Wednesday, May 21, 2008
In the southernmost field, as we have been discussing over the past week or so, the field crew found a well-defined historic period site. Many pieces of Buckley ware, Rhenish Blue & Gray Stoneware, wine bottle glass, and Staffordshire Combed Slipware, coupled with just the odd piece or two of White Salt-Glazed Stoneware and one of Creamware, put the site squarely in the first half of the 18th century.
We also collected 31 clay tobacco pipestem fragments that were sufficiently intact to allow me to measure the bore size (the diameter of the hole through which the smoker drew smoke from the pipe bowl). For about half a century archaeologists have been aware that the diameter of that hole diminished from the 17th through early 18th centuries, a necessary accommodation to the increased length of pipes. Jean Harrington was the first to have quantified this trend and Lewis Binford developed a statistical formula (not unlike that with which the Internal Revenue Service calculates depreciation) with which to generate mean dates. These dates, while they do not indicate the range of occupation, identify a central date...the middle of the site's occupation. Binford's formula was in large measure supplanted by Lee Hanson's in 1971. Hanson chopped up Binford's formula into several formulas covering shorter periods.
Using Binford's formula, the pipestems produced a mean date of 1723. Hanson's yielded a date of 1712. Both dates are earlier than the 1727 act of the General Assembly that established the Charles County seat of Charles Town (colloquially and, later officially, Port Tobacco).

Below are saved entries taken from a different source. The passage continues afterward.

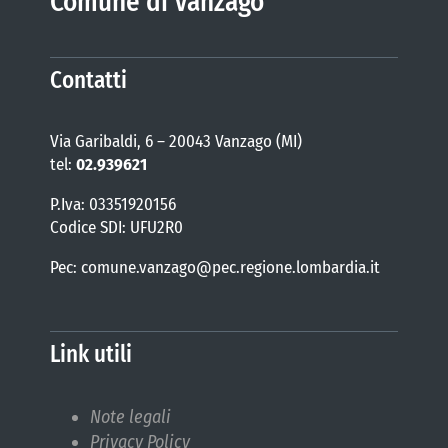
Comune di Vanzago
Contatti
Via Garibaldi, 6 – 20043 Vanzago (MI)
tel:
02.939621
P.Iva: 03351920156
Codice SDI: UFU2R0
Pec: comune.vanzago@pec.regione.lombardia.it
Link utili
Note legali
Privacy Policy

It would be inaccurate to say that we found Chandler's Town this past week. In all likelihood, we have been finding manifestations of it since the project started last summer; but the large amount of later material elsewhere has masked the earlier occupation. It is fair to say, I think, that we have caught the first clear glimpse of one part of Chandler's Town.
Tuesday, May 20, 2008
The above is an English mallet and dates from about 1720 to 1750. Certainly, we are finding pieces of this style.
This pictures shows the pontil or base portion. These bottles were all hand blown with a tube attached to the base while the glass was still molten. Once formed, the tube was broken off and the scar left behind was sometimes sanded smooth. Earlier onion style bottles were not smoth and left a jagged pontil scar. Yes, they can still cut you!
Just prior to the American Revolution, bottles began to take on a more cylindrical appearance like the one shown above. This style was prominent until just prior to the Civil War.
The above bottle shows a new way of making bottles. While the molten glass was still blown by hand, it was blown into a mold of two or sometimes three sections. This is obvious by the seam lines that are visible along the sides or neck. The tops were always applied separately.
After about 1900, bottles were machine made and most were made from colorless glass. These are easily recognized by the seam running up the side all the way to the top of the bottle.
Perhaps we can find some of these bottles intact if we find ourselves excavating a cellar this summer. It's always exciting to find any artifact intact!
Monday, May 19, 2008
Way back in January I did a blog entry on Buckley ware. Here is a little refresher for you.
The Buckley ware is a lead glazed ware made of mixed red and yellow/white clay from the northwest region of England mainly near Wales and of course Buckley. The use of two clays tends to be more obvious on utilitarian pieces than on tablewares, which are more finely and completely mixed. The two different colored clays tend to give the paste a purplish look with swirling seen in the cross section. The Buckley wares are usually undecorated with a dark brown or black lead glaze. Some ribbing from manufacture can be seen on the exterior of the vessels. A red slip can usually be seen under the glaze. Most of the large utilitarian vessels also had very thick rims.
Sunday, May 18, 2008
We also found more Late Archaic material mixed on with the colonial artifacts and several aboriginal pottery sherds and stone flakes farther east.
I expect we will return on Wednesday.